O consumidor se posiciona
Mensagem pela internet aos proprietários de veículos fez um apelo para que por um dia estes deixassem de abastecer nos postos de combustíveis de Londrina, em boicote aos preços praticados na cidade por estes estabelecimentos.
Não se discute aqui a validade deste tipo de protesto. Apenas considera-se que, primeiro, trata-se de um tipo de manifestação ordeira e, portanto, válida. Não se apelou para arruaças e piquetes, o que garantiu aos cidadãos os preceitos constitucionais de abastecer ou não o seu carro, com ou sem boicote.
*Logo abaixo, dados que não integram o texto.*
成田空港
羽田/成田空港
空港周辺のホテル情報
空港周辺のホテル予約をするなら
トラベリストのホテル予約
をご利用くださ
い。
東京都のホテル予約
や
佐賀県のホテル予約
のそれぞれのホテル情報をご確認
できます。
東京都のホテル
E segundo porque é da natureza do próprio consumidor a necessidade de pagar menos por determinado produto, se lhe aberta a possibilidade de usufruir da concorrência para dispor de mercadoria mais em conta. É ele, consumidor, que faz seu orçamento doméstico. E desde que o produto não seja suspeito, tendo procedência garantida, há casos de quem prefira correr alguns quilômetros só pelo prazer de encher o tanque do carro por um valor inferior ao pago em Londrina.
O mérito desta discussão é o desrepeito ao consumidor. Os casos de bombas de postos de combustíveis lacradas após compravada adulteração da gasolina, principalmente, se avolumam. Ou seja, o londrinense paga mais caro pelo produto e quando encontra oferta de inexpressivos centavos mais baratos, corre o risco de ter o veículo danificado por conta do produto adulterado.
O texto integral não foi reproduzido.